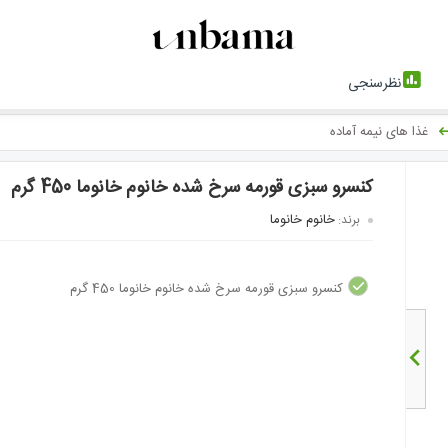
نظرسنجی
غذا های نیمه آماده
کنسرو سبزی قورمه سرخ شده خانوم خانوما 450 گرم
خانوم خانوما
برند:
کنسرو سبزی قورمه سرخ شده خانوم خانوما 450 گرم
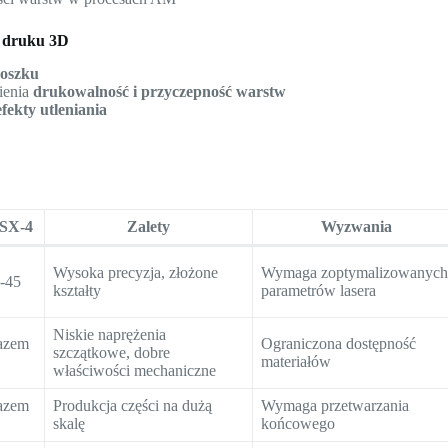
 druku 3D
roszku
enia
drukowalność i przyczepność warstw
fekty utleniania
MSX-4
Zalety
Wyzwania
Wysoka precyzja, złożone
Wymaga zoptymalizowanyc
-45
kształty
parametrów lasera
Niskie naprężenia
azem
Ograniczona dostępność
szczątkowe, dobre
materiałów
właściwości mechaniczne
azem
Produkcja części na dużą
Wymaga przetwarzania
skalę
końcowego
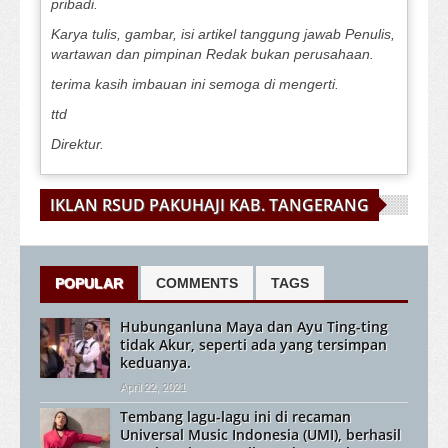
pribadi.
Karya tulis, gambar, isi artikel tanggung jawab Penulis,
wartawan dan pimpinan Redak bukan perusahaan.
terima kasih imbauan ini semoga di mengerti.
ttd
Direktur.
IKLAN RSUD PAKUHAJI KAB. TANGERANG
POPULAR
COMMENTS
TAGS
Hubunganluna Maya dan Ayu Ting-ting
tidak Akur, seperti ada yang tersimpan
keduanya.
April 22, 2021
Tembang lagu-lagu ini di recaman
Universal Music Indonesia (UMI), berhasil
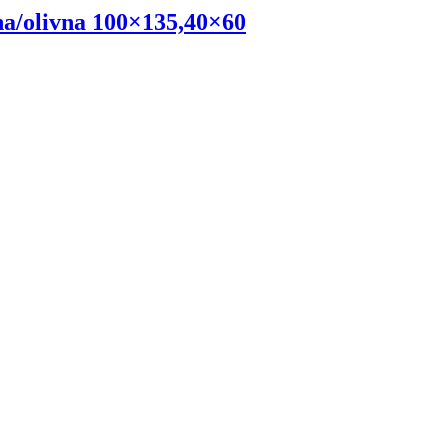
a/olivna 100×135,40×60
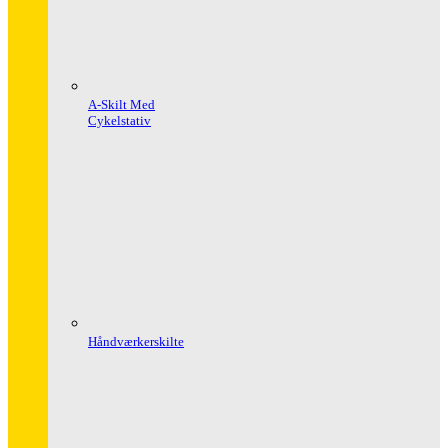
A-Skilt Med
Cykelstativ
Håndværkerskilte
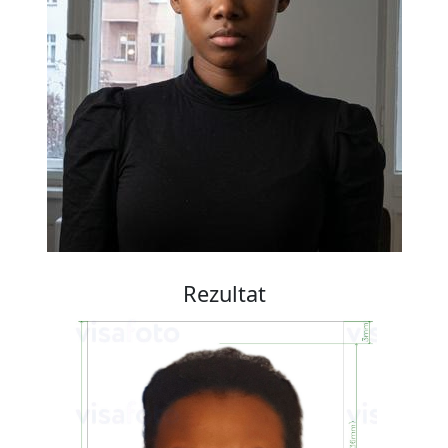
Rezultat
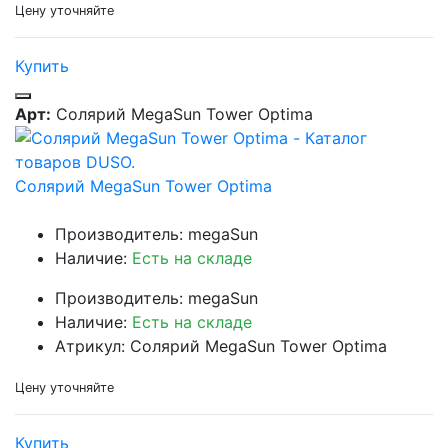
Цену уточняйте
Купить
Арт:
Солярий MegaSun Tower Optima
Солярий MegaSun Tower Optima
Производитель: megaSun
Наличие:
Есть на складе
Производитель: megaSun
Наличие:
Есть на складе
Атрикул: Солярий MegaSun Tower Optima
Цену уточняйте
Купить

--

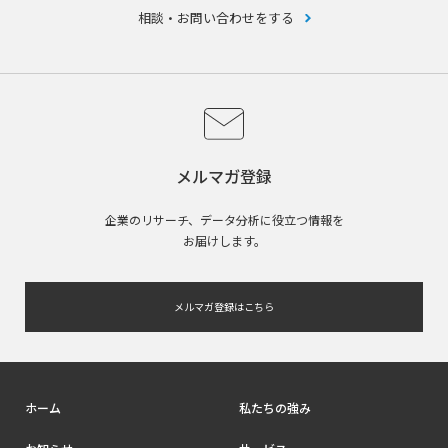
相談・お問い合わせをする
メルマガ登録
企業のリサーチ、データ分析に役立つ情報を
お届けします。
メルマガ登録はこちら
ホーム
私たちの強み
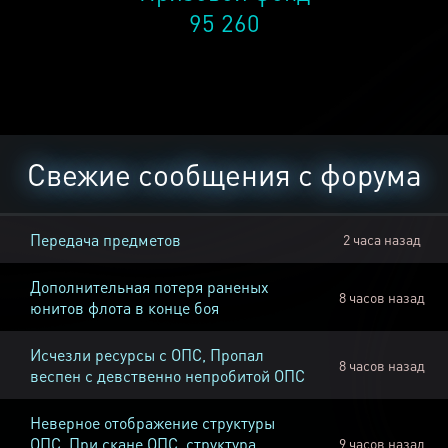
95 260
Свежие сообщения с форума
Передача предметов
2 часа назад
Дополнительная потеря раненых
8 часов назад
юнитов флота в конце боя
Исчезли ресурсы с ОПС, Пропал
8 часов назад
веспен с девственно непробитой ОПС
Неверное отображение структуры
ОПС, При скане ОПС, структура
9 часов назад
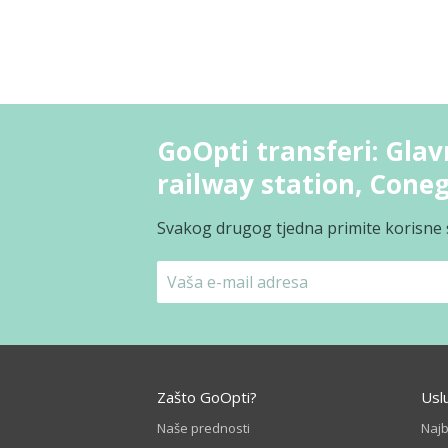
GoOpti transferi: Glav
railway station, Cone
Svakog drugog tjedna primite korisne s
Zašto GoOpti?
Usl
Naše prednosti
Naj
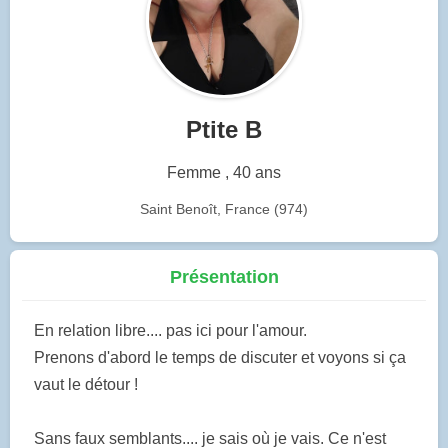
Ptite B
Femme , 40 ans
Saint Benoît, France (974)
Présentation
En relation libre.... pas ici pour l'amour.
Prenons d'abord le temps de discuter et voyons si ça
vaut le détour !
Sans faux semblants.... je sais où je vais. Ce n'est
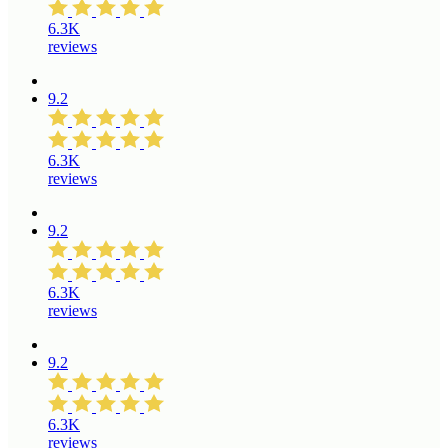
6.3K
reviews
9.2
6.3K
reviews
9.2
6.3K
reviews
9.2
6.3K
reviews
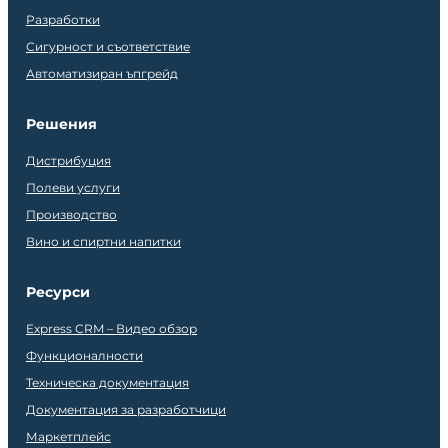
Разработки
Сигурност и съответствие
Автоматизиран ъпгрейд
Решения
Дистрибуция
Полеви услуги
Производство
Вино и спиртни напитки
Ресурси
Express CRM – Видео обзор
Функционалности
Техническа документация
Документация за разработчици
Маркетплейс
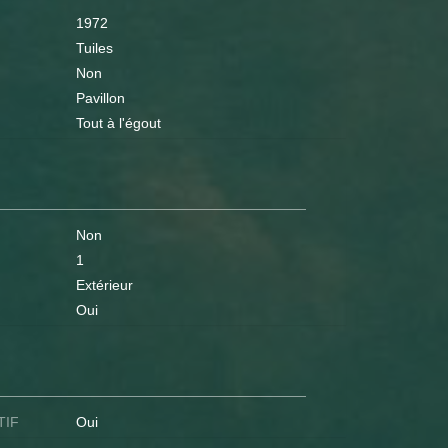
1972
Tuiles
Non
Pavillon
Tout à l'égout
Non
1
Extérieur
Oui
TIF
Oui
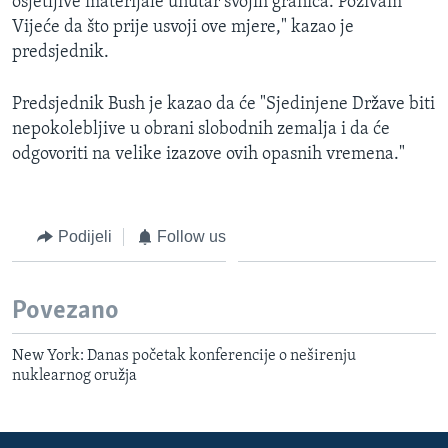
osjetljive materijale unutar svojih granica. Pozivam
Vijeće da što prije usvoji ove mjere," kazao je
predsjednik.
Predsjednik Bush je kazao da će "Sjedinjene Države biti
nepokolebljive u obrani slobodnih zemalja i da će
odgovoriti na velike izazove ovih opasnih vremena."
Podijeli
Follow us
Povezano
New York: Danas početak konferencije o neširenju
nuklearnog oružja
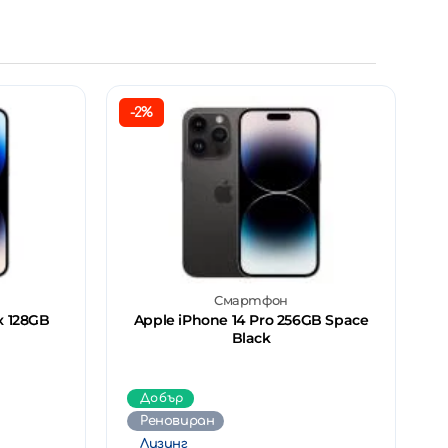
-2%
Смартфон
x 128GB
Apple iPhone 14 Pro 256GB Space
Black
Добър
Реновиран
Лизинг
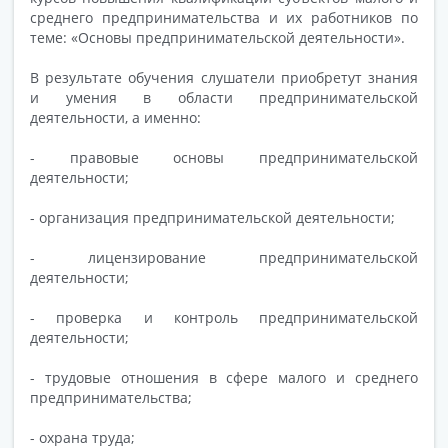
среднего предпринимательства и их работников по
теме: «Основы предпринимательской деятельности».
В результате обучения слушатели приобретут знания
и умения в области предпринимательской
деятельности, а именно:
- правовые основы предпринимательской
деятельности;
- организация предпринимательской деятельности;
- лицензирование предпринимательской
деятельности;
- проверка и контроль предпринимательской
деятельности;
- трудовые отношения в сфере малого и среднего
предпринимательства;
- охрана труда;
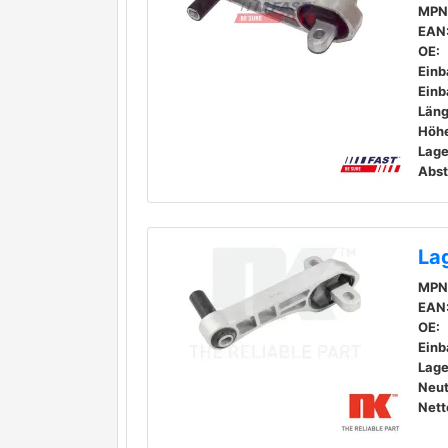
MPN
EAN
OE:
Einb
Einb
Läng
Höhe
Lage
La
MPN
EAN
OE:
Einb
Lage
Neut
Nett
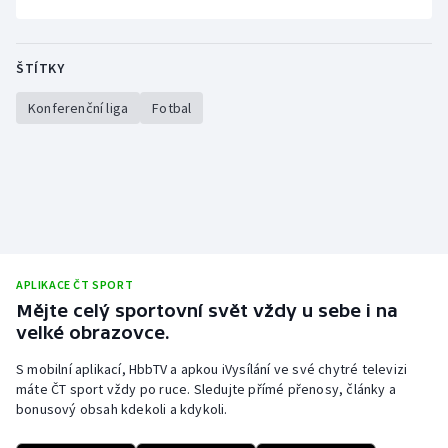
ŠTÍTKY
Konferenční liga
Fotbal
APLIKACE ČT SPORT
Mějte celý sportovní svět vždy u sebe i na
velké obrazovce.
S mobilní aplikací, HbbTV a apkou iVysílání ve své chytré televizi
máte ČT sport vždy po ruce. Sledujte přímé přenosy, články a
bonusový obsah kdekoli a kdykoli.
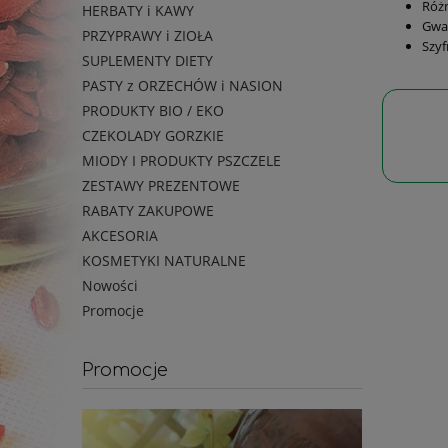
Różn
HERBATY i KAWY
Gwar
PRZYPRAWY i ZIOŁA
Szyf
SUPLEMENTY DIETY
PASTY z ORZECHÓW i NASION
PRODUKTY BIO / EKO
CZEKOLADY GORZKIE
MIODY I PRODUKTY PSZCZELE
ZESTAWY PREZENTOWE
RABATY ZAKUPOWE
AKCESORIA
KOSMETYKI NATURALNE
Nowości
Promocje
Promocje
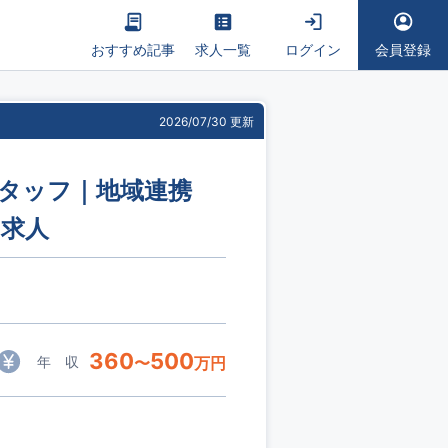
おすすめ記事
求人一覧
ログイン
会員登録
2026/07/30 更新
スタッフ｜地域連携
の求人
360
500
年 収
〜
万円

==

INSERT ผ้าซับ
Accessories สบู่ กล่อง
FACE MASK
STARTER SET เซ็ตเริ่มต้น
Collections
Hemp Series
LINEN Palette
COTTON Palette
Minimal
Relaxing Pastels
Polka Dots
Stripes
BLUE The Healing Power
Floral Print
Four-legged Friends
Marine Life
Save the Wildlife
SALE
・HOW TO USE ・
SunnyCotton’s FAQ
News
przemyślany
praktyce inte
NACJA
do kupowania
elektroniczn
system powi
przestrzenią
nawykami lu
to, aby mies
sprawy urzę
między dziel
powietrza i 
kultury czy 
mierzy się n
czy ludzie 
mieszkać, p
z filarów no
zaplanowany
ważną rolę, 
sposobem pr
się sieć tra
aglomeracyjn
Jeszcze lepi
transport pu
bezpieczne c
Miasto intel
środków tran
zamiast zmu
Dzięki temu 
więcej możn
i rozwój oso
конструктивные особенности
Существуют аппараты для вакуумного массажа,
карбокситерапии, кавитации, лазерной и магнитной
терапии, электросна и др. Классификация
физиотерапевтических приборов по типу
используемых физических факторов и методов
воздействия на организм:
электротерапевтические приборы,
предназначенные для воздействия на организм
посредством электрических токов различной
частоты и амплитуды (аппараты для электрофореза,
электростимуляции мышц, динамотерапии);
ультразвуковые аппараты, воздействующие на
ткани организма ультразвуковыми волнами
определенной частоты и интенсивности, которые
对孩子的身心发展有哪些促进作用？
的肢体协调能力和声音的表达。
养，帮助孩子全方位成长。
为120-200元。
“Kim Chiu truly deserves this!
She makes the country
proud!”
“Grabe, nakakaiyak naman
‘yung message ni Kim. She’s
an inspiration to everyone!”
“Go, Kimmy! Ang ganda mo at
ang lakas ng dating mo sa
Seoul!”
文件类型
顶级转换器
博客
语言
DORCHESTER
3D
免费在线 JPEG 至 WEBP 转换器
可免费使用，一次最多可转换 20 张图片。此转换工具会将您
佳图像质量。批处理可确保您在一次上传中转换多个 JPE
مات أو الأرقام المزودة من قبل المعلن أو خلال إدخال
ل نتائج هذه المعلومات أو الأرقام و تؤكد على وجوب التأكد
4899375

## Exercise instructions
Every line above that includes the string "الأرقام" should be counted, and the answer should be that number only.

## Solution below
2